Color, in this case yellow, is the predominant element in Turner's painting and it appears in almost every inch of the canvas. Most notably, the yellow occupies the upper two-thirds of the canvas, a zone normally used to portray the sky in landscapes and cityscapes. Here in this upper section we see an asymmetrical yellow mass much like a huge blazing yellow cloud and it seems to fill the entire sky.
Turner includes lighter values of yellow in certain sections of this mass to create the effect of light that is so bright as to negate color. He uses a similar whitish value in a small disk in the mass to show us the source of this tremendous sunlight. As a variant of yellow, he paints it with a touch of orange-brown and uses this as indistinct horizontal lines and streaks and these suggest the presence of clouds and haze. The yellow even seeks to invade the remote corners of the sky where Turner was still able to use blue.
The use of yellow continues in the buildings and the canal that constitute the cityscape; it is used in the depiction of the water and the gondolas and people as well, as much for those in the middle of the water as those grouped at the edges of the canal. This renders the exact colors of the boats and the clothes as less intense and instead they become, in many cases, indistinct and impure tints and shades of yellow--or else a dark (yellowish-) brown in the onslaught of light. We are unable to distinguish the number of passengers or how many boats there are in any blur of color. Also indistinct are the lines of the buildings along both sides of the canal and although we are able to discern doors and windows and arches, we have to guess at the textures of materials of the faces of the buildings, whose colors are also washed over with yellow light. This use of subjective color by Turner serves to show us that sunlight is everywhere, that it is inevitable and transforms everything that we see, in Venice and much farther beyond Venice. As the familiar becomes unrecognizable in sunlight, the viewer is invited to study the scene to re-interpret the visual and physical reality of the city, and by extension, the world.
Turner underscores his view by incorporating lines that are blurry and indistinct for his depiction of Venice. The tentative and fuzzy horizontal lines in the canal water convey the idea of waves and they reinforce the horizontal streaks suggested in the yellow mass of light in the sky. This horizontality underlines the inevitability of the ever-spreading yellow light as it engulfs the entire scenario and threatens to wash over the viewer as it as it continues outward; the ill-defined lines strongly hint that it is not the objects of Venice that are the true subject.
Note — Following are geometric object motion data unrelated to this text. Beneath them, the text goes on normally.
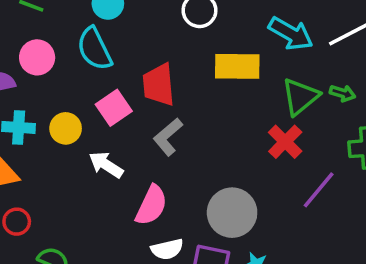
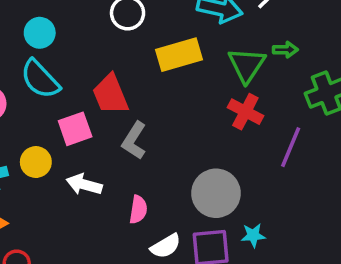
pink square: (114, 108) -> (75, 129), turned 32
pink semicircle: (151, 205) -> (138, 210), size x0.7

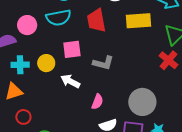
cyan semicircle: (40, 79) -> (59, 18), turned -70
red trapezoid: (110, 94) -> (96, 21), moved
gray L-shape: (134, 141) -> (103, 63), turned -120

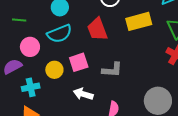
yellow circle: (46, 63) -> (54, 70), moved

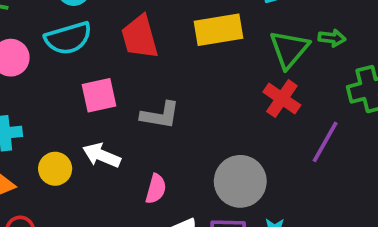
yellow circle: (54, 70) -> (55, 169), moved

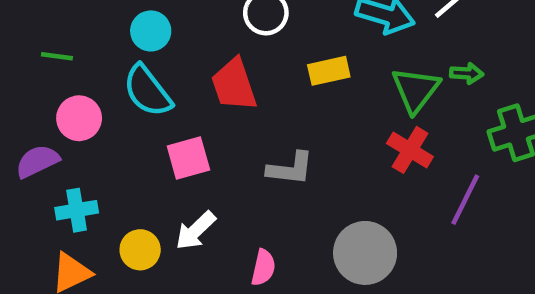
yellow rectangle: (219, 30) -> (329, 71), size x0.7
cyan semicircle: (68, 38) -> (147, 91), turned 72
gray L-shape: (160, 115) -> (290, 169), moved
white arrow: (102, 155) -> (196, 231), turned -63

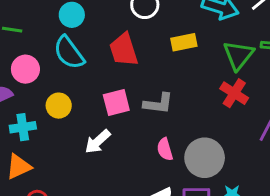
pink square: (188, 158) -> (116, 102), moved
yellow circle: (140, 250) -> (59, 106), moved
pink semicircle: (263, 268) -> (165, 149), moved, turned 150

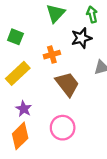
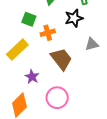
green square: (15, 37) -> (29, 19), moved
purple star: (24, 109) -> (32, 77), moved

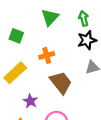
black star: (74, 18) -> (87, 40), moved
green square: (29, 19) -> (16, 36), moved

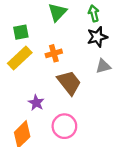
green square: (16, 36) -> (21, 32), turned -32
yellow rectangle: (15, 73) -> (20, 58), moved

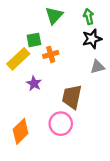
green square: (21, 32) -> (34, 40), moved
brown trapezoid: (69, 83) -> (72, 97), moved, turned -130
purple star: (36, 103) -> (34, 83), moved

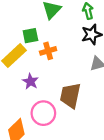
pink circle: (61, 124) -> (43, 113), moved

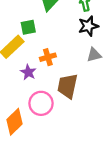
orange cross: (48, 51) -> (48, 57), moved

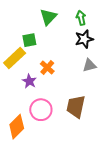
orange cross: (48, 57) -> (47, 68), turned -32
brown trapezoid: (68, 86) -> (76, 107), moved

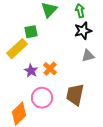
orange cross: (47, 68) -> (50, 69), moved

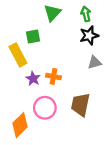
yellow rectangle: (17, 49) -> (18, 55), turned -75
orange cross: (50, 69) -> (54, 76), turned -32

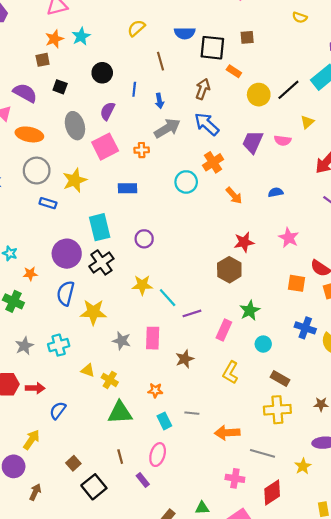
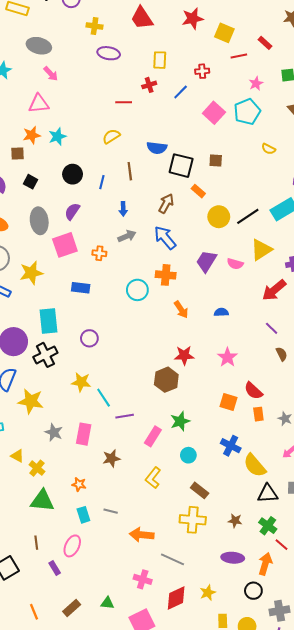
blue line: (134, 89) -> (102, 182), moved
yellow triangle: (307, 122) -> (261, 250), size x1.6
gray arrow: (167, 128) -> (127, 236), size x0.7
orange cross: (213, 162) -> (166, 275), turned 30
yellow star: (303, 466) -> (208, 593), moved

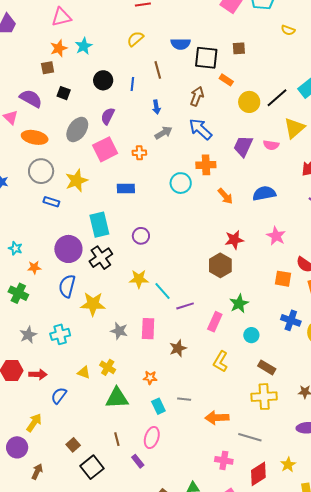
gray ellipse: (39, 221) -> (77, 129), turned 50
blue semicircle: (221, 312) -> (264, 193), size x1.6
yellow triangle: (17, 456) -> (84, 372), moved

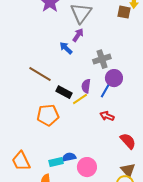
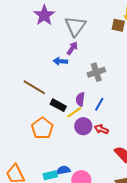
blue arrow: (66, 48) -> (60, 61), turned -40
purple circle: (114, 78) -> (83, 126), moved
orange pentagon: (48, 115) -> (42, 128), turned -30

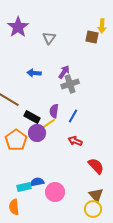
gray triangle: (75, 26) -> (49, 38), size x0.6
purple arrow: (72, 48) -> (64, 72), moved
purple circle: (83, 126) -> (37, 133), moved

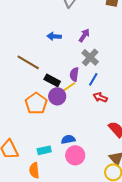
gray cross: (70, 84) -> (90, 57), moved, turned -30
red arrow: (75, 141) -> (100, 97), moved
blue semicircle: (37, 182) -> (68, 139), moved

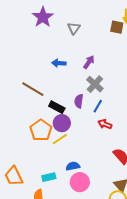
yellow line: (68, 87) -> (60, 139), moved

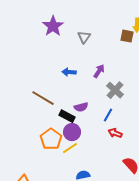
gray cross: (95, 84) -> (115, 90), moved
purple semicircle: (79, 101) -> (81, 107), moved, turned -112

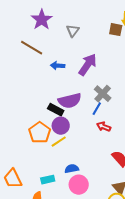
purple arrow: (99, 71) -> (88, 65), size x1.6
gray cross: (115, 90) -> (103, 94), moved
brown line: (43, 98) -> (32, 48), moved
purple semicircle: (81, 107) -> (70, 101), size x1.6

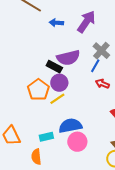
blue semicircle: (72, 169) -> (70, 126), size x1.6

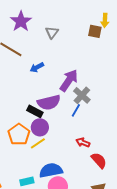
purple arrow: (86, 22) -> (69, 80), moved
blue arrow: (56, 23) -> (37, 67), turned -32
red arrow: (102, 84) -> (83, 142), moved

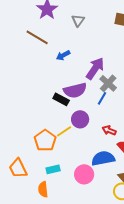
purple circle: (40, 127) -> (80, 119), moved
orange pentagon: (19, 134) -> (45, 140), moved
blue semicircle: (51, 170) -> (103, 158), moved

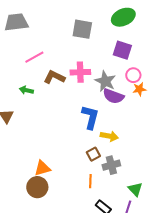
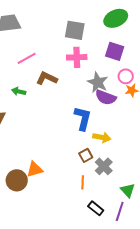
pink cross: (80, 72) -> (77, 57), moved
gray cross: (111, 165) -> (104, 166), turned -30
brown circle: (37, 187) -> (17, 180), moved

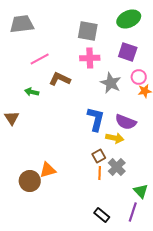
purple semicircle: (106, 97) -> (126, 122), moved
orange line: (83, 182) -> (100, 173), moved
black rectangle: (96, 208) -> (102, 215), moved

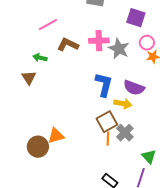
pink cross: (90, 58) -> (99, 41), moved
brown triangle: (12, 118) -> (29, 78), moved
brown square: (99, 156) -> (107, 122), size x1.5

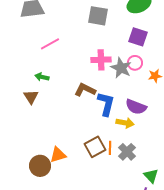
pink circle: (147, 43) -> (135, 63), moved
brown L-shape: (68, 45) -> (85, 90), moved
brown square: (107, 122) -> (95, 147), moved
orange line: (108, 139) -> (110, 148), moved

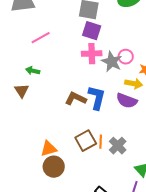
purple square: (138, 37) -> (92, 31), moved
brown L-shape: (85, 90) -> (76, 99), moved
yellow arrow: (125, 123) -> (134, 84), moved
brown circle: (40, 166) -> (54, 167), moved

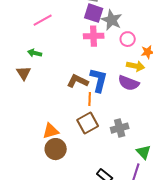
gray star: (112, 62) -> (112, 20), moved
orange line: (101, 142) -> (90, 99), moved
gray cross: (118, 146) -> (120, 128), turned 30

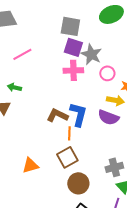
gray cross: (120, 128) -> (114, 167), moved
brown circle: (56, 149) -> (78, 183), moved

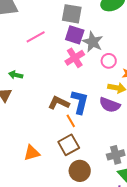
pink line: (22, 54) -> (36, 37), moved
pink cross: (73, 70) -> (75, 58), turned -30
orange line: (69, 133) -> (71, 121), turned -32

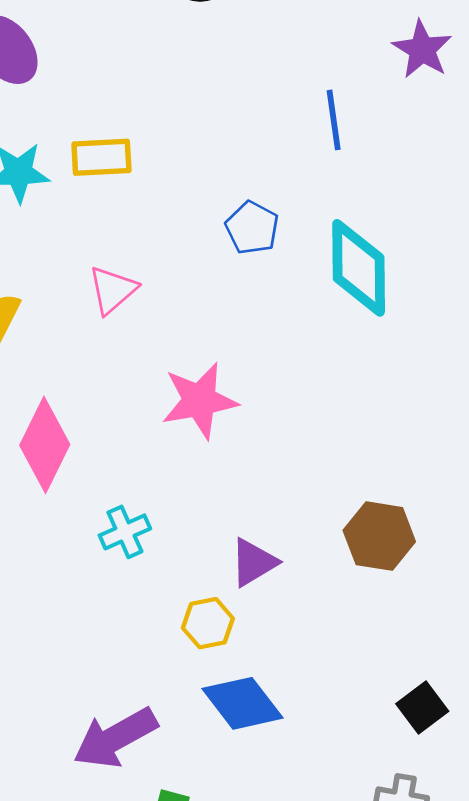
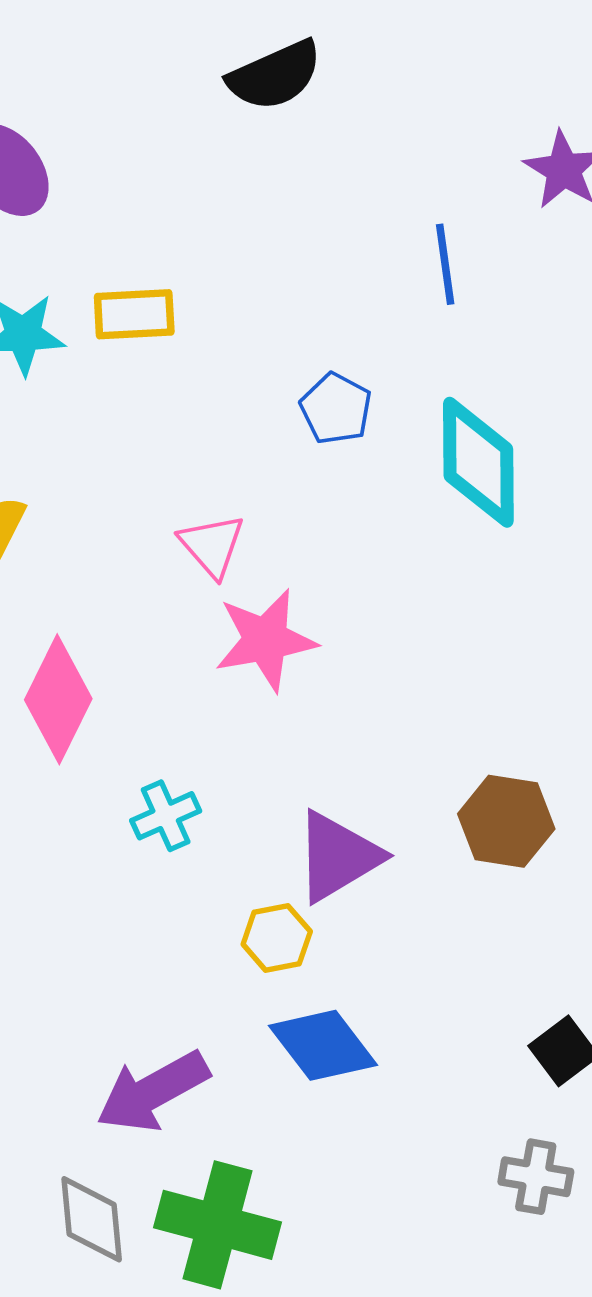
pink triangle: (113, 290) -> (212, 546), moved, turned -30
purple triangle: (254, 562) -> (338, 857), size x1.4

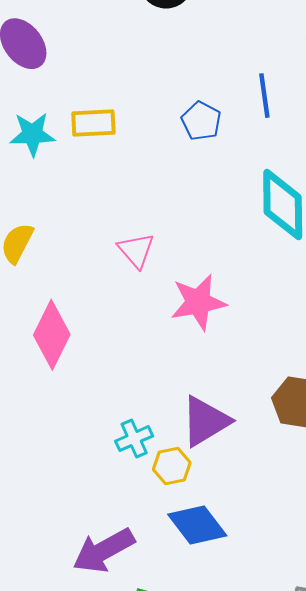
blue pentagon: (336, 409) -> (201, 121), moved
pink star: (266, 640) -> (198, 302), moved
cyan cross: (166, 816) -> (134, 439), moved

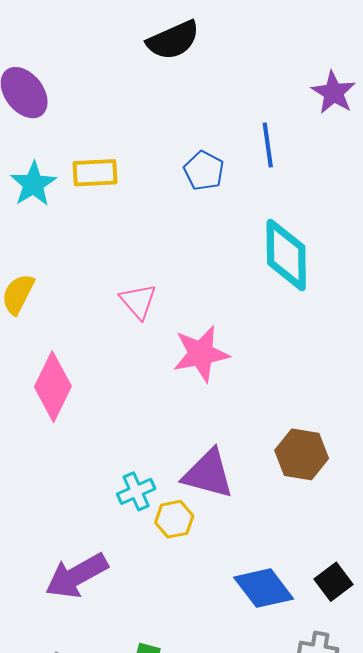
cyan star: (32, 134) -> (33, 184), turned -30
purple triangle: (205, 421) -> (208, 474), turned 46
blue diamond: (197, 525) -> (264, 588), moved
purple arrow: (104, 550) -> (77, 576), moved

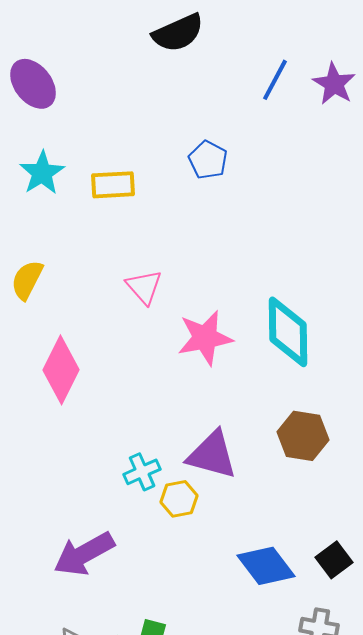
blue line: (268, 145) -> (275, 80), moved, turned 36
yellow rectangle: (95, 173) -> (113, 185), moved
cyan diamond: (286, 255) -> (288, 332), moved

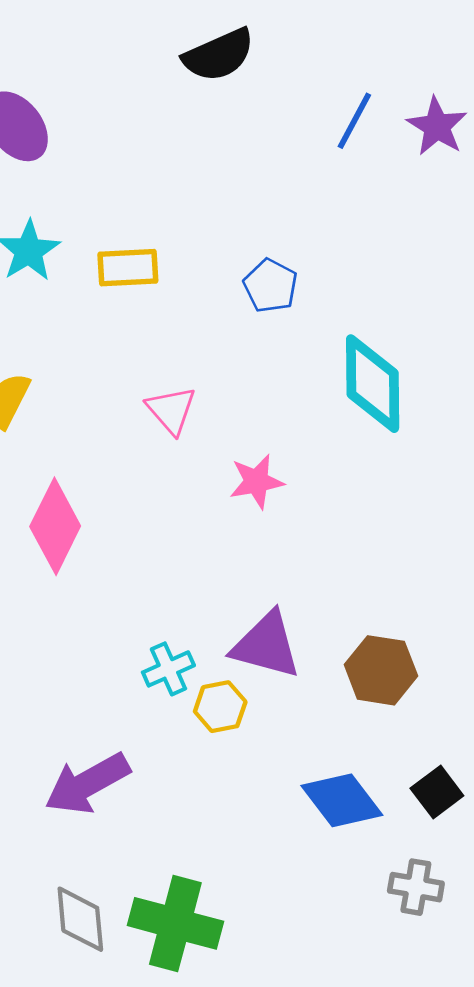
blue pentagon: (208, 160) -> (271, 286), moved
cyan diamond: (288, 332) -> (373, 384), moved
pink star: (205, 338) -> (257, 482), size x0.7
brown hexagon: (303, 436) -> (381, 670), moved

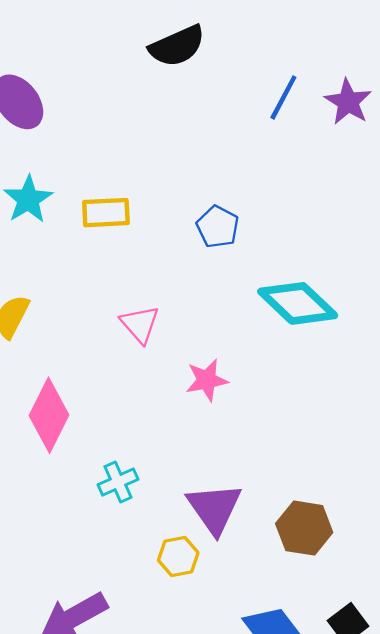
cyan diamond: (373, 384) -> (298, 303), turned -46
purple triangle: (266, 645) -> (214, 508), turned 40
cyan cross: (168, 669) -> (118, 482), moved

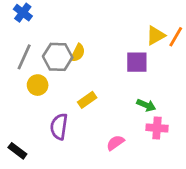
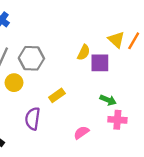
yellow triangle: (156, 35) -> (116, 40), turned -48
yellow semicircle: (78, 53) -> (84, 52), moved

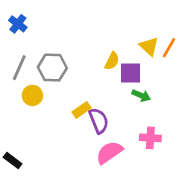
green arrow: (108, 100) -> (141, 95), moved
purple semicircle: (33, 119) -> (99, 121), moved, turned 150
pink semicircle: (81, 133) -> (109, 152), size x1.5

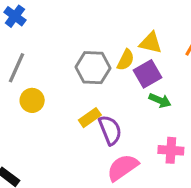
yellow triangle: (149, 46) -> (151, 43), moved, turned -30
gray hexagon: (52, 68) -> (93, 68), moved
purple square: (131, 73) -> (148, 74), turned -30

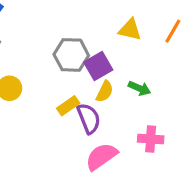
yellow semicircle: (126, 60) -> (105, 91), moved
purple square: (148, 74) -> (98, 66), moved

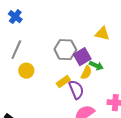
green arrow: (139, 88) -> (96, 66), moved

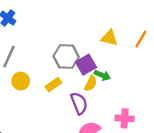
yellow rectangle: (63, 82) -> (53, 85), moved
The vanishing point that Turner establishes in this work sits almost directly below the whitish-yellow disk and he seems to suggest, in reinforcing the sun as the focal point in this way, the attribution of a fundamental, primordial status. The viewer begins to understand that this is not so much a landscape of a famous Italian locale as painted by so many artists as it is a portrait of nature (and man's frailty) more akin to Turner's famous Snow Storm: Hannibal and his Army Crossing the Alps.
One writer has referred to Turner's portrayal of the sun as "a celebration of light" (Warrell, 204); undoubtedly an understatement when we realize the scope of Turner's awe and reverence for a Nature so unspeakably immense and inexorable. In giving us an unconventional view of Venice, Turner subverts the established definition of landscape painting and chooses instead to focus on his emotions upon confronting the Mediterranean sun. In doing so, he foreshadows the ideas of the Impressionists who were to follow.
REFERENCESWarrell, Ian. "Into the light." J. M. W. Turner [exhibition catalog], edited by Ian Warrell. Tate Publishing, London. 2007.